_Try it_
The entire listing, reproduced exactly and stripped of images, is the expected output.
[Records for the task]
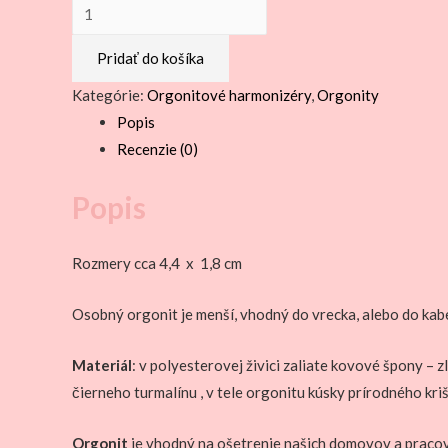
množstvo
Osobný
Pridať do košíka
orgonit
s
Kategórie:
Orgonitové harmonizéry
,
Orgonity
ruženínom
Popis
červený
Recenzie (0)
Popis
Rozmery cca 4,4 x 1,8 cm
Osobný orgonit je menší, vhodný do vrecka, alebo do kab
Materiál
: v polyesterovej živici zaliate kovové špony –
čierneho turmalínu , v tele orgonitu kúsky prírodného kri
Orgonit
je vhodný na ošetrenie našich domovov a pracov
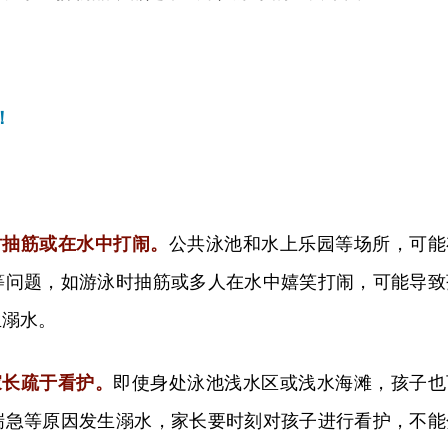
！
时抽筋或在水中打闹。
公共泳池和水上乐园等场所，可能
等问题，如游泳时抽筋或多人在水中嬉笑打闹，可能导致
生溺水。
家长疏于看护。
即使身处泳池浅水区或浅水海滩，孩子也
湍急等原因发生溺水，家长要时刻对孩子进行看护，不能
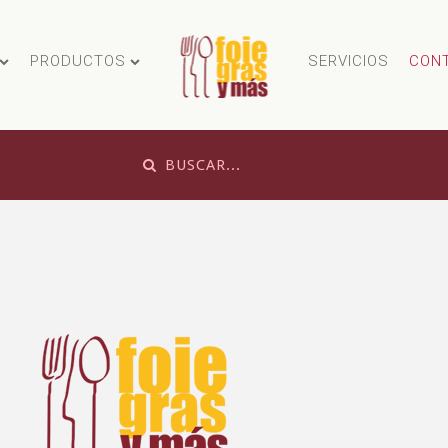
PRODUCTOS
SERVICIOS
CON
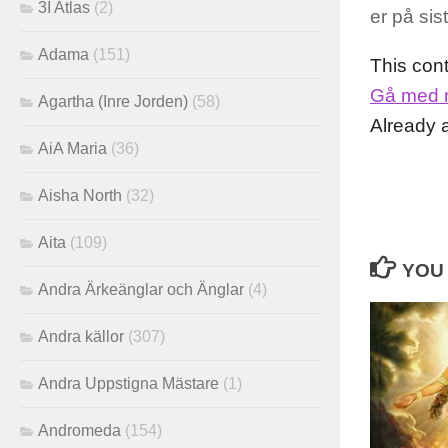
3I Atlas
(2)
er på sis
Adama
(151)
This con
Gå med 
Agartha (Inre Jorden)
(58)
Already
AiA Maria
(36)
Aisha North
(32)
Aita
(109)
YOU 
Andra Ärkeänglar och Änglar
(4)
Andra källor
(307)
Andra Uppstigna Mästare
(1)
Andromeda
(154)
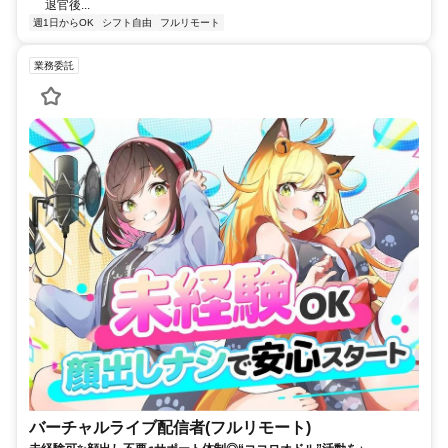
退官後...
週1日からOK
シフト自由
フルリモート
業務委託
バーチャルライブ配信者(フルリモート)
[/Records for the task]
_Result_
množstvo
Osobný
Pridať do košíka
orgonit
s
Kategórie:
Orgonitové harmonizéry
,
Orgonity
ruženínom
Popis
červený
Recenzie (0)
Popis
Rozmery cca 4,4 x 1,8 cm
Osobný orgonit je menší, vhodný do vrecka, alebo do kab
Materiál
: v polyesterovej živici zaliate kovové špony –
čierneho turmalínu , v tele orgonitu kúsky prírodného kri
Orgonit
je vhodný na ošetrenie našich domovov a pracov
！
时抽筋或在水中打闹。
公共泳池和水上乐园等场所，可能
等问题，如游泳时抽筋或多人在水中嬉笑打闹，可能导致
生溺水。
家长疏于看护。
即使身处泳池浅水区或浅水海滩，孩子也
湍急等原因发生溺水，家长要时刻对孩子进行看护，不能
PRODUCTOS
SERVICIOS
CON
3I Atlas
(2)
er på sis
Adama
(151)
This con
Gå med 
Agartha (Inre Jorden)
(58)
Already
AiA Maria
(36)
Aisha North
(32)
Aita
(109)
YOU 
Andra Ärkeänglar och Änglar
(4)
Andra källor
(307)
Andra Uppstigna Mästare
(1)
Andromeda
(154)
退官後...
週1日からOK
シフト自由
フルリモート
業務委託
バーチャルライブ配信者(フルリモート)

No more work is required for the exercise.